Review of Community Health Systems Professional Service Corporation Policy Title "Case Management Plan for Discharge Planning Policy" was as follows:

"Discharge Planning is a systematic, organized and interdisciplinary approach to identify and provide for post discharge needs of all patients and their families. It is the policy of [<INSERT HOSPITAL NAME>] to provide an interdisciplinary hospital-wide mechanism for providing post discharge continuity of care to patients and their families.

...

II. Discharge Planning Assessment

A. A comprehensive assessment will be completed by the Case Manager/[<Social Worker>] if the screening determines the patient has discharge planning needs.

B. The physician and/or any member of the healthcare team may make a referral to Case Management for evaluation and discharge plan development when a potential or actual need is identified."

C. The patient of family/significant other acting on the patient's behalf can also request an assessment for discharge planning needs.

...

G. Discharge planning evaluation documented in the patient's medical record for use in establishing an appropriate discharge plan and the results of the evaluation will be discussed with the patient or individual acting on his or her behalf."


Review of Patient #10's chart showed that the High Risk screening had been completed and the patient was screened at a moderate risk. The discharge planning assessment was documented with a plan for the patient to be discharged home with self-care. There was no documentation found that this plan had been discussed with the patient, that the patient agreed with the plan, or that the patient had been provided instructions on how to request services should conditions change.

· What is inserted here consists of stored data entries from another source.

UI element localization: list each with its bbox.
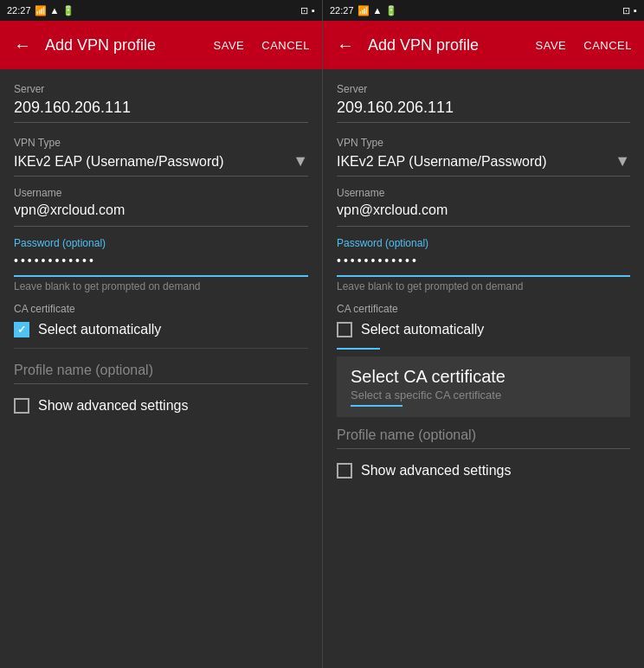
top-bar-right: ← Add VPN profile SAVE CANCEL [323, 21, 644, 69]
ca-cert-field-right: CA certificate Select automatically Sele… [337, 303, 630, 417]
page-title-left: Add VPN profile [45, 36, 202, 55]
password-dots-left: •••••••••••• [14, 254, 96, 267]
save-button-right[interactable]: SAVE [531, 34, 572, 57]
vpn-type-label-right: VPN Type [337, 137, 630, 149]
password-hint-left: Leave blank to get prompted on demand [14, 280, 308, 292]
ca-auto-label-left: Select automatically [38, 322, 161, 337]
wifi-icon-right: ▲ [373, 5, 383, 16]
password-field-left: Password (optional) •••••••••••• Leave b… [14, 237, 308, 292]
server-value-left[interactable]: 209.160.206.111 [14, 99, 308, 123]
ca-auto-row-left[interactable]: Select automatically [14, 322, 308, 337]
ca-auto-label-right: Select automatically [361, 322, 484, 337]
ca-select-title: Select CA certificate [351, 367, 616, 387]
status-bar-left: 22:27 📶 ▲ 🔋 ⊡ ▪ [0, 0, 322, 21]
ca-auto-checkbox-right[interactable] [337, 322, 352, 337]
status-right-right: ⊡ ▪ [622, 5, 637, 16]
advanced-row-right[interactable]: Show advanced settings [337, 463, 630, 479]
battery2-icon-left: ▪ [312, 5, 315, 16]
notif-icon-left: ⊡ [300, 5, 308, 16]
top-bar-left: ← Add VPN profile SAVE CANCEL [0, 21, 322, 69]
ca-auto-checkbox-left[interactable] [14, 322, 29, 337]
form-right: Server 209.160.206.111 VPN Type IKEv2 EA… [323, 69, 644, 668]
cancel-button-right[interactable]: CANCEL [578, 34, 637, 57]
password-label-right: Password (optional) [337, 237, 630, 249]
status-right-left: ⊡ ▪ [300, 5, 315, 16]
advanced-label-left: Show advanced settings [38, 398, 188, 414]
signal-icon-left: 📶 [35, 5, 47, 16]
panel-left: 22:27 📶 ▲ 🔋 ⊡ ▪ ← Add VPN profile SAVE C… [0, 0, 322, 668]
advanced-row-left[interactable]: Show advanced settings [14, 398, 308, 414]
ca-select-sub: Select a specific CA certificate [351, 389, 616, 401]
vpn-type-field-right: VPN Type IKEv2 EAP (Username/Password) ▼ [337, 137, 630, 177]
server-field-left: Server 209.160.206.111 [14, 83, 308, 123]
panel-right: 22:27 📶 ▲ 🔋 ⊡ ▪ ← Add VPN profile SAVE C… [322, 0, 644, 668]
vpn-type-select-right[interactable]: IKEv2 EAP (Username/Password) ▼ [337, 152, 630, 177]
vpn-type-label-left: VPN Type [14, 137, 308, 149]
password-label-left: Password (optional) [14, 237, 308, 249]
divider-left [14, 348, 308, 349]
server-label-right: Server [337, 83, 630, 95]
status-time-left: 22:27 📶 ▲ 🔋 [7, 5, 74, 16]
ca-auto-row-right[interactable]: Select automatically [337, 322, 630, 337]
time-right: 22:27 [330, 5, 354, 16]
password-dots-right: •••••••••••• [337, 254, 419, 267]
server-field-right: Server 209.160.206.111 [337, 83, 630, 123]
profile-input-left[interactable]: Profile name (optional) [14, 363, 308, 384]
dropdown-icon-left: ▼ [293, 152, 308, 170]
ca-underline-right [337, 348, 380, 350]
back-button-right[interactable]: ← [330, 32, 361, 59]
dropdown-icon-right: ▼ [615, 152, 630, 170]
vpn-type-field-left: VPN Type IKEv2 EAP (Username/Password) ▼ [14, 137, 308, 177]
server-label-left: Server [14, 83, 308, 95]
status-bar-right: 22:27 📶 ▲ 🔋 ⊡ ▪ [323, 0, 644, 21]
password-input-left[interactable]: •••••••••••• [14, 253, 308, 277]
password-hint-right: Leave blank to get prompted on demand [337, 280, 630, 292]
ca-select-popup[interactable]: Select CA certificate Select a specific … [337, 356, 630, 417]
password-field-right: Password (optional) •••••••••••• Leave b… [337, 237, 630, 292]
username-field-right: Username vpn@xrcloud.com [337, 187, 630, 227]
cancel-button-left[interactable]: CANCEL [256, 34, 315, 57]
wifi-icon-left: ▲ [50, 5, 60, 16]
signal-icon-right: 📶 [357, 5, 370, 16]
status-time-right: 22:27 📶 ▲ 🔋 [330, 5, 397, 16]
username-input-left[interactable]: vpn@xrcloud.com [14, 202, 308, 227]
advanced-checkbox-right[interactable] [337, 463, 352, 479]
vpn-type-select-left[interactable]: IKEv2 EAP (Username/Password) ▼ [14, 152, 308, 177]
profile-input-right[interactable]: Profile name (optional) [337, 427, 630, 449]
username-label-right: Username [337, 187, 630, 199]
notif-icon-right: ⊡ [622, 5, 630, 16]
time-left: 22:27 [7, 5, 31, 16]
back-button-left[interactable]: ← [7, 32, 38, 59]
vpn-type-value-right: IKEv2 EAP (Username/Password) [337, 154, 546, 170]
battery2-icon-right: ▪ [634, 5, 637, 16]
advanced-label-right: Show advanced settings [361, 463, 511, 479]
advanced-checkbox-left[interactable] [14, 398, 29, 414]
battery-icon-right: 🔋 [385, 5, 397, 16]
username-input-right[interactable]: vpn@xrcloud.com [337, 202, 630, 227]
save-button-left[interactable]: SAVE [209, 34, 250, 57]
server-value-right[interactable]: 209.160.206.111 [337, 99, 630, 123]
ca-cert-field-left: CA certificate Select automatically [14, 303, 308, 337]
username-label-left: Username [14, 187, 308, 199]
form-left: Server 209.160.206.111 VPN Type IKEv2 EA… [0, 69, 322, 668]
username-field-left: Username vpn@xrcloud.com [14, 187, 308, 227]
vpn-type-value-left: IKEv2 EAP (Username/Password) [14, 154, 223, 170]
ca-label-right: CA certificate [337, 303, 630, 315]
ca-label-left: CA certificate [14, 303, 308, 315]
ca-select-underline [351, 405, 402, 407]
page-title-right: Add VPN profile [368, 36, 524, 55]
battery-icon-left: 🔋 [62, 5, 74, 16]
password-input-right[interactable]: •••••••••••• [337, 253, 630, 277]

Interviews were conducted with Staff #11, Staff #13, and Staff #16. All staff verbalized that Case Managers were to provide patients with a business card. The business card had contact information for the Case Manager. All confirmed that they do not document that the plan is discussed with the patient, that a business card was provided or that the patient had been informed of how to request additional discharge planning services after the initial evaluation indicated the patient is not going to receive any services after discharge.